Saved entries

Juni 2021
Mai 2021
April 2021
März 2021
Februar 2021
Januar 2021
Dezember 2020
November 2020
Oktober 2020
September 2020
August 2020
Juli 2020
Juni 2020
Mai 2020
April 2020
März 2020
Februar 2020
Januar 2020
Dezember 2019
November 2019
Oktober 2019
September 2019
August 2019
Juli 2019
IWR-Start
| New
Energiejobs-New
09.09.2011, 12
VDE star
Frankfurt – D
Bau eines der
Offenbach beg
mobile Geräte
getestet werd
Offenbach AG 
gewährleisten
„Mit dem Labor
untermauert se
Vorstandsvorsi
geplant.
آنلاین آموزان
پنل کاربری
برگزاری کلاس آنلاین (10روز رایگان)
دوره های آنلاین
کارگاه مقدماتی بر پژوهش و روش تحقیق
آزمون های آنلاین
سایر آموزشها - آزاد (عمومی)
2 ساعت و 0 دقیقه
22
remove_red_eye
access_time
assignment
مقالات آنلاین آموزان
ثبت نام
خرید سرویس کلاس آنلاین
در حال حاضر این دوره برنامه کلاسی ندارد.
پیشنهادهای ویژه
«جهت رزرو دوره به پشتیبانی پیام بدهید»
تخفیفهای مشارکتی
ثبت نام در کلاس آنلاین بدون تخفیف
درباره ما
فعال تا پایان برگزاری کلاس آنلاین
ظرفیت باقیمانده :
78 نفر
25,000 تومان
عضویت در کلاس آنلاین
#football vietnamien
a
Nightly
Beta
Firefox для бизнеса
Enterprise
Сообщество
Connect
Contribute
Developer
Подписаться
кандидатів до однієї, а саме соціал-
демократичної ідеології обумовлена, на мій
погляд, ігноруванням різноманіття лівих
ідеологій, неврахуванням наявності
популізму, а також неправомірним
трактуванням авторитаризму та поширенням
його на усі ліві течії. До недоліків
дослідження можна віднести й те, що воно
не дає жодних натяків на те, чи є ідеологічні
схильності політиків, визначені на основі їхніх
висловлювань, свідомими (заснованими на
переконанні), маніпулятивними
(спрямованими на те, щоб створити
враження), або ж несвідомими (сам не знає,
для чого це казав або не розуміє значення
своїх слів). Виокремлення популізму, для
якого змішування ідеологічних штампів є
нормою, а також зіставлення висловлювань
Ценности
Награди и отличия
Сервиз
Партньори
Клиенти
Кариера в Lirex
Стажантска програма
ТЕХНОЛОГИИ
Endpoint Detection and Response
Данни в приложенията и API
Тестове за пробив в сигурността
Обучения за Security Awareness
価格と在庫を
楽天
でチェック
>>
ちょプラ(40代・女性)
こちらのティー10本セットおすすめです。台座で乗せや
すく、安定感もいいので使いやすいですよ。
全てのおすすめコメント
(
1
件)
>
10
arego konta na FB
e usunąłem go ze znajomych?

* * *

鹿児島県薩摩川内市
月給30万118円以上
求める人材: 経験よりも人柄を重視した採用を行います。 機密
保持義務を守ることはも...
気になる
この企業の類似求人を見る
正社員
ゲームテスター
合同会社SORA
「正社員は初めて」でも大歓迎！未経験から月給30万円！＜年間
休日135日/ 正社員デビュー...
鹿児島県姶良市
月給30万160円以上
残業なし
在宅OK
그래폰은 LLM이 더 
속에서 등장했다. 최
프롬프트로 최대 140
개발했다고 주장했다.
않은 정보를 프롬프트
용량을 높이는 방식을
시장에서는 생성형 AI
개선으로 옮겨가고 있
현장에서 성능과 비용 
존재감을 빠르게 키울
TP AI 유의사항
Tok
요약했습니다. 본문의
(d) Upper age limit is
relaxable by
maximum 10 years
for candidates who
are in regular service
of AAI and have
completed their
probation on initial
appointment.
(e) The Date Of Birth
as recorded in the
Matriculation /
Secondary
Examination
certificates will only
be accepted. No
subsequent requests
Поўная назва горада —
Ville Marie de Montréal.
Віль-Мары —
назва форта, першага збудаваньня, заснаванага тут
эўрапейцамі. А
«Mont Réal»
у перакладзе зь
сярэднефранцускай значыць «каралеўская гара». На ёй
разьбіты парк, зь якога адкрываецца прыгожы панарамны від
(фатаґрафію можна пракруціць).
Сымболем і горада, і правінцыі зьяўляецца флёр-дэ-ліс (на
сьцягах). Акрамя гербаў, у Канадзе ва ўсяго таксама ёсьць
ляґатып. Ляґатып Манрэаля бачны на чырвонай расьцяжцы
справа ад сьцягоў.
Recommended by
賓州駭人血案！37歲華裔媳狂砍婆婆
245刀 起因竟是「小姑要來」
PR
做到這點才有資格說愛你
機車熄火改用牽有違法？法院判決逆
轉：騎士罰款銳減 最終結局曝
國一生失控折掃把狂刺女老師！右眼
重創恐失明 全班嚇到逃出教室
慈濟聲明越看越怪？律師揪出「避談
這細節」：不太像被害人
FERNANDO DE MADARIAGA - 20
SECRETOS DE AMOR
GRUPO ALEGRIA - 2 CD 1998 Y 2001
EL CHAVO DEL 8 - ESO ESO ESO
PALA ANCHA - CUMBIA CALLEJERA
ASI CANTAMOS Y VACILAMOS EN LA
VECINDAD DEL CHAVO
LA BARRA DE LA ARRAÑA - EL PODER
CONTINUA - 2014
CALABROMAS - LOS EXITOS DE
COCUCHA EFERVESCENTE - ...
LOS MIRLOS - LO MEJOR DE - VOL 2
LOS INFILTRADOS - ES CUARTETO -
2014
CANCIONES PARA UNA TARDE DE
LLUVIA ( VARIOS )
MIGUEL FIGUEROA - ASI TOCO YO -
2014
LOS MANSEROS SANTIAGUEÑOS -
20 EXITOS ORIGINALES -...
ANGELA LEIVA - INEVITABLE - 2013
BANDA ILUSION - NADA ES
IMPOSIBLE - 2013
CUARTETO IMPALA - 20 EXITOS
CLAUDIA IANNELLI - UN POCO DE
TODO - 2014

(Task to complete): Each line in the data that holds the string "можна" should be found and copied.

(Finished exercise):
дослідження можна віднести й те, що воно
(фатаґрафію можна пракруціць).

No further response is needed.